More people seeking work again
The rise in both employment and unemployment is the result of underlying flows between the active, unemployed and inactive labour force. This is visualised in the diagram below.
* Figures are provisional
Over the previous three months, unemployment rose by nearly 100 thousand. On the one hand, more people started seeking employment (from inactive labour force to unemployed) than stopped seeking (from unemployed to inactive labour force). On balance, this resulted in unemployment rising by 88 thousand over the past three months. Furthermore, more people lost their job and became unemployed (from active to unemployed) than there were unemployed people who found a job (from unemployed to active). On balance, this resulted in unemployment rising by 7 thousand persons.
Between May and August, the main reason behind the higher unemployment was that more people started seeking work rather than many people losing their job, as was the case between March and June. The number of people in work increased as well between May and August, namely by 53 thousand. This was mainly due to a larger number of people entering the labour market who found work immediately (from inactive to active labour force) against a smaller number of people who stopped working and left the labour market (from active to inactive labour force).

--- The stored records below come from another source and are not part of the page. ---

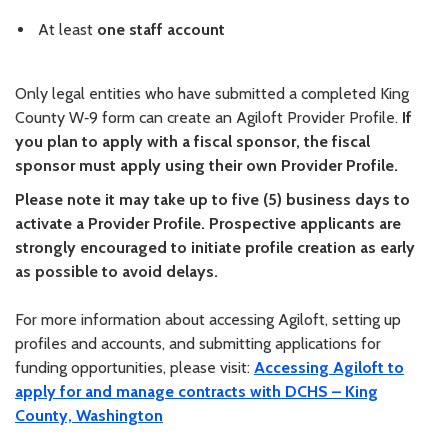
At least
one staff account
Only legal entities who have submitted a completed King
County W‑9 form can create an Agiloft Provider Profile.
If
you plan to apply with a fiscal sponsor, the fiscal
sponsor must apply using their own Provider Profile.
Please note it may take up to five (5) business days to
activate a Provider Profile. Prospective applicants are
strongly encouraged to initiate profile creation as early
as possible to avoid delays.
For more information about accessing Agiloft, setting up
profiles and accounts, and submitting applications for
funding opportunities, please visit:
Accessing Agiloft to
apply for and manage contracts with DCHS – King
County, Washington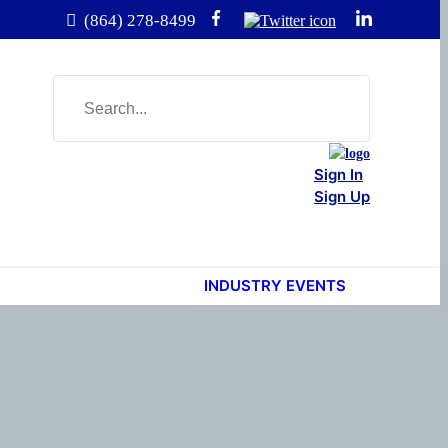
(864) 278-8499
Sign In
Sign Up
INDUSTRY EVENTS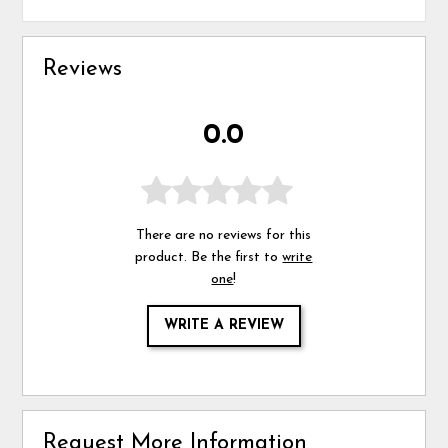
Reviews
0.0
There are no reviews for this
product. Be the first to
write
one
!
WRITE A REVIEW
Request More Information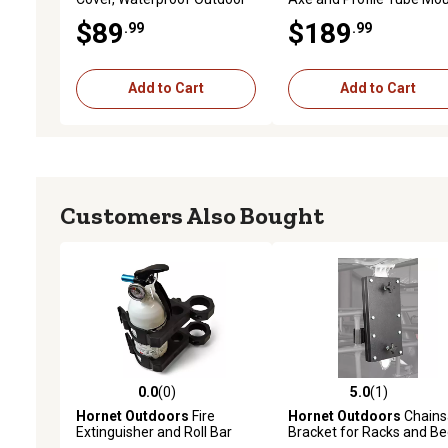
Protection for 2 Seater Side
Kit
$89
$189
.99
.99
by Side, 116 x 57 x 68in.
Add to Cart
Add to Cart
Customers Also Bought
0.0
(0)
5.0
(1)
0.0 out of 5 stars with 0 reviews
5.0 out of 5 stars with 1 
Hornet Outdoors
Fire
Hornet Outdoors
Chain
Extinguisher and Roll Bar
Bracket for Racks and B
Mount for 1.5 - 1.75 in. Roll
Rails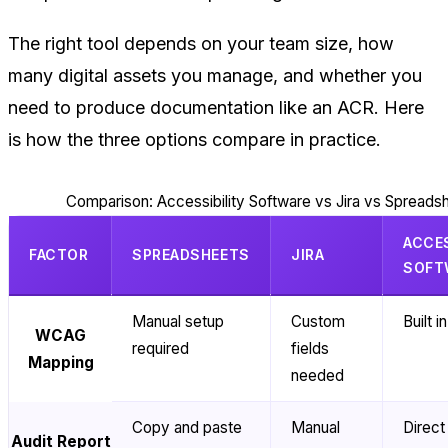
The right tool depends on your team size, how
many digital assets you manage, and whether you
need to produce documentation like an ACR. Here
is how the three options compare in practice.
Comparison: Accessibility Software vs Jira vs Spreads
ACCES
FACTOR
SPREADSHEETS
JIRA
SOFT
Manual setup
Custom
Built in
WCAG
required
fields
Mapping
needed
Copy and paste
Manual
Direct
Audit Report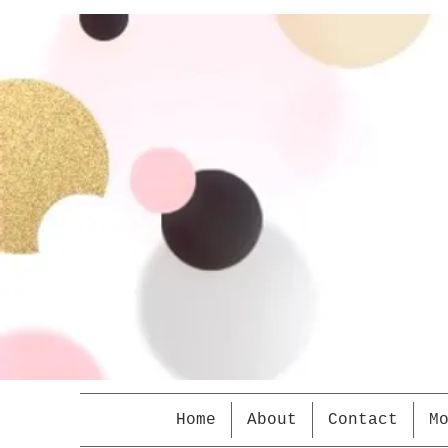
Home
About
Contact
M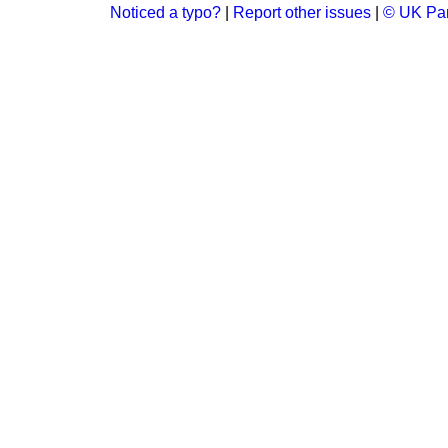
Noticed a typo?
|
Report other issues
|
© UK Par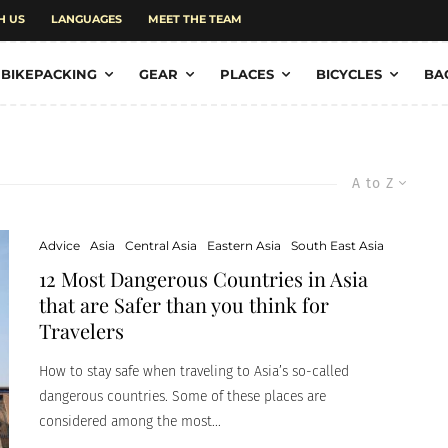
H US
LANGUAGES
MEET THE TEAM
BIKEPACKING
GEAR
PLACES
BICYCLES
BA
A to Z
Advice
Asia
Central Asia
Eastern Asia
South East Asia
12 Most Dangerous Countries in Asia
that are Safer than you think for
Travelers
How to stay safe when traveling to Asia’s so-called
dangerous countries. Some of these places are
considered among the most...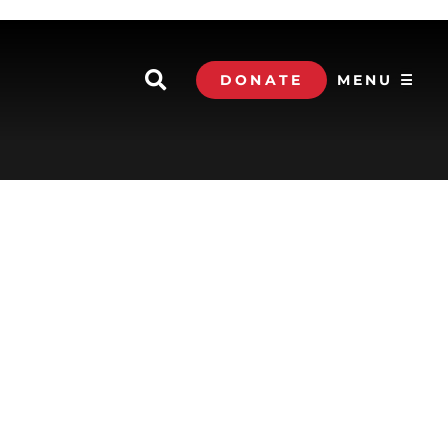
DONATE
MENU ☰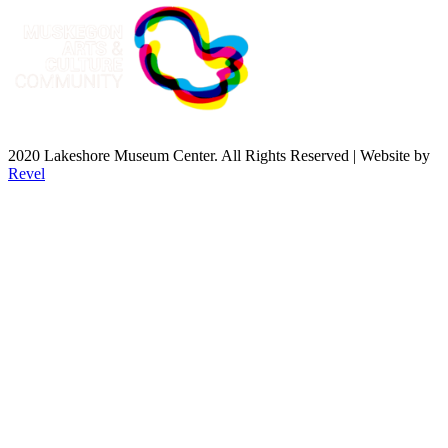
2020 Lakeshore Museum Center. All Rights Reserved | Website by
Revel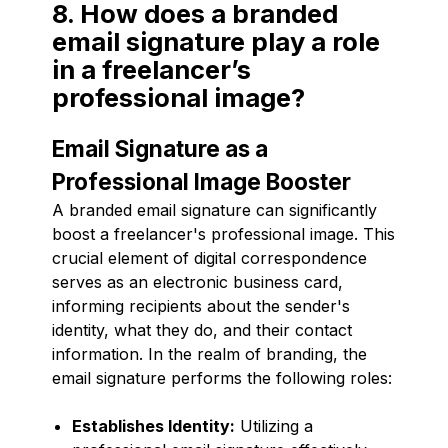
8. How does a branded
email signature play a role
in a freelancer’s
professional image?
Email Signature as a
Professional Image Booster
A branded email signature can significantly
boost a freelancer's professional image. This
crucial element of digital correspondence
serves as an electronic business card,
informing recipients about the sender's
identity, what they do, and their contact
information. In the realm of branding, the
email signature performs the following roles:
Establishes Identity:
Utilizing a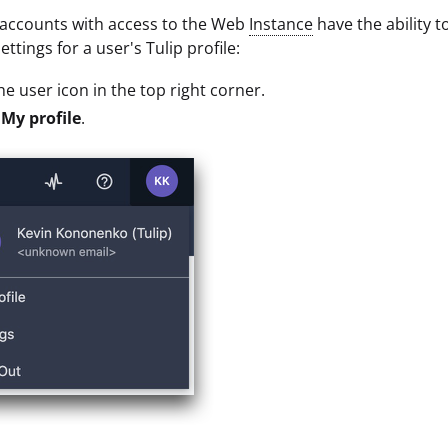
 accounts with access to the Web
Instance
have the ability t
ttings for a user's Tulip profile:
the user icon in the top right corner.
t
My profile
.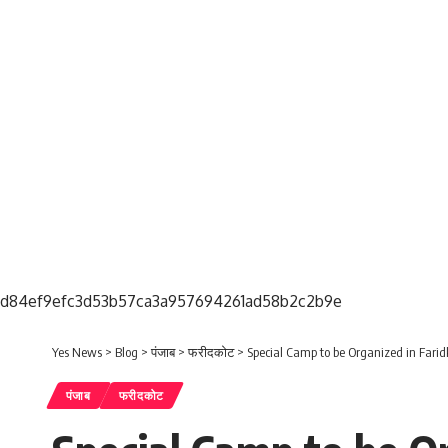
d84ef9efc3d53b57ca3a957694261ad58b2c2b9e
Yes News
>
Blog
>
पंजाब
>
फरीदकोट
>
Special Camp to be Organized in Faridk
पंजाब
फरीदकोट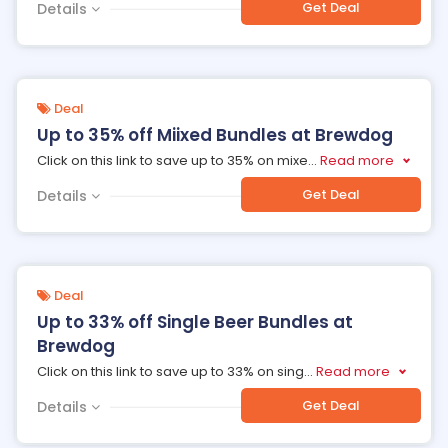
Get Deal
Details
Deal
Up to 35% off Miixed Bundles at Brewdog
Click on this link to save up to 35% on mixe
...
Read more
Get Deal
Details
Deal
Up to 33% off Single Beer Bundles at
Brewdog
Click on this link to save up to 33% on sing
...
Read more
Get Deal
Details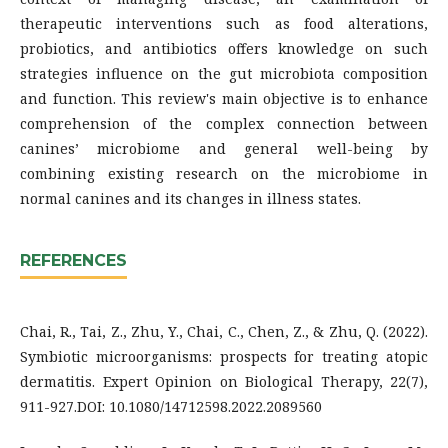
therapeutic interventions such as food alterations,
probiotics, and antibiotics offers knowledge on such
strategies influence on the gut microbiota composition
and function. This review's main objective is to enhance
comprehension of the complex connection between
canines’ microbiome and general well-being by
combining existing research on the microbiome in
normal canines and its changes in illness states.
REFERENCES
Chai, R., Tai, Z., Zhu, Y., Chai, C., Chen, Z., & Zhu, Q. (2022).
Symbiotic microorganisms: prospects for treating atopic
dermatitis. Expert Opinion on Biological Therapy, 22(7),
911-927.DOI: 10.1080/14712598.2022.2089560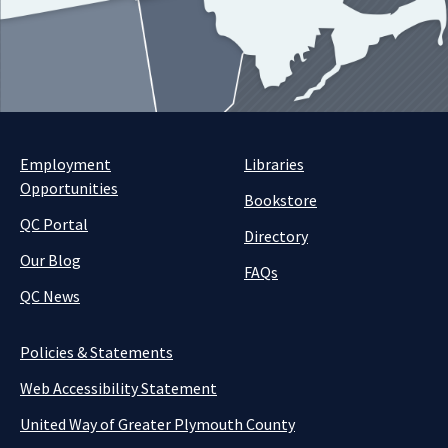
Employment
Libraries
Opportunities
Bookstore
QC Portal
Directory
Our Blog
FAQs
QC News
Policies & Statements
Web Accessibility Statement
United Way of Greater Plymouth County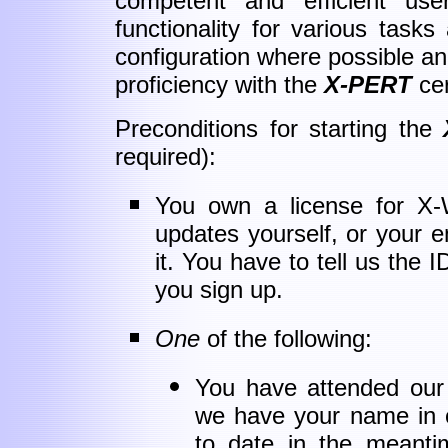
competent and efficient user
functionality for various tasks
configuration where possible a
proficiency with the
X-PERT
cer
Preconditions for starting the
required):
You own a license for X-
updates yourself, or your 
it. You have to tell us the 
you sign up.
One
of the following:
You have attended our t
we have your name in o
to date in the meanti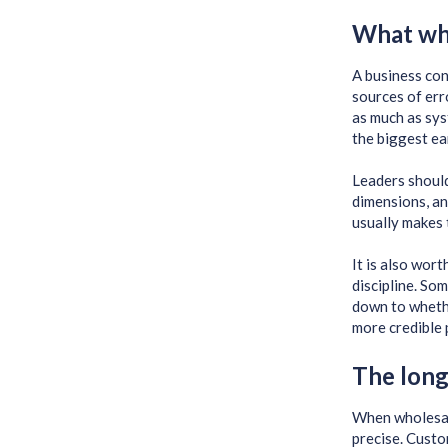
What who
A business con
sources of err
as much as sys
the biggest ea
Leaders should
dimensions, an
usually makes 
It is also wor
discipline. So
down to whether
more credible 
The long
When wholesal
precise. Custo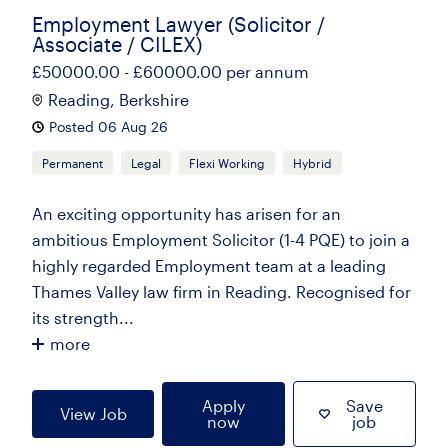
Employment Lawyer (Solicitor /
Associate / CILEX)
£50000.00 - £60000.00 per annum
Reading, Berkshire
Posted 06 Aug 26
Permanent
Legal
Flexi Working
Hybrid
An exciting opportunity has arisen for an
ambitious Employment Solicitor (1-4 PQE) to join a
highly regarded Employment team at a leading
Thames Valley law firm in Reading. Recognised for
its strength...
more
Apply
Save
View Job
now
job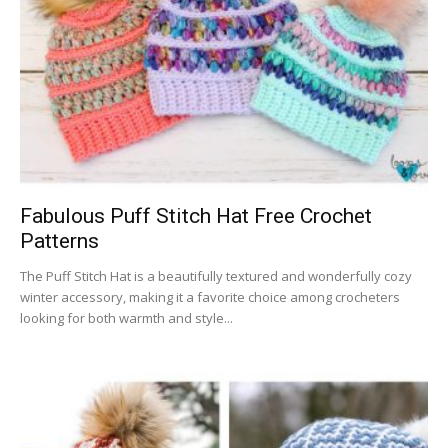
Fabulous Puff Stitch Hat Free Crochet
Patterns
The Puff Stitch Hat is a beautifully textured and wonderfully cozy
winter accessory, making it a favorite choice among crocheters
looking for both warmth and style...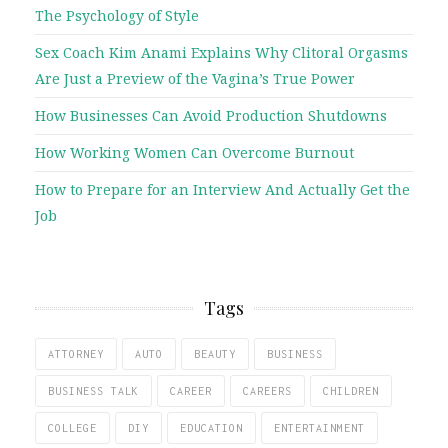
The Psychology of Style
Sex Coach Kim Anami Explains Why Clitoral Orgasms
Are Just a Preview of the Vagina’s True Power
How Businesses Can Avoid Production Shutdowns
How Working Women Can Overcome Burnout
How to Prepare for an Interview And Actually Get the
Job
Tags
ATTORNEY
AUTO
BEAUTY
BUSINESS
BUSINESS TALK
CAREER
CAREERS
CHILDREN
COLLEGE
DIY
EDUCATION
ENTERTAINMENT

Between March and June, on the other hand, a relatively high proportion of the active labour force left the labour market (temporarily) and became part of the inactive labour force.
Every month, CBS publishes figures on the labour force in accordance with international guidelines. The corresponding indicators, i.e. the active and unemployed labour force, are used around the world to describe cyclical developments on the labour market. Monthly figures are essential in this respect. In addition, UWV issues its own monthly figures on unemployment benefits. Figures released by UWV do not correspond one-to-one with the labour force indicators. Over the past three months, the number of unemployed rose more sharply than the number of unemployment benefits.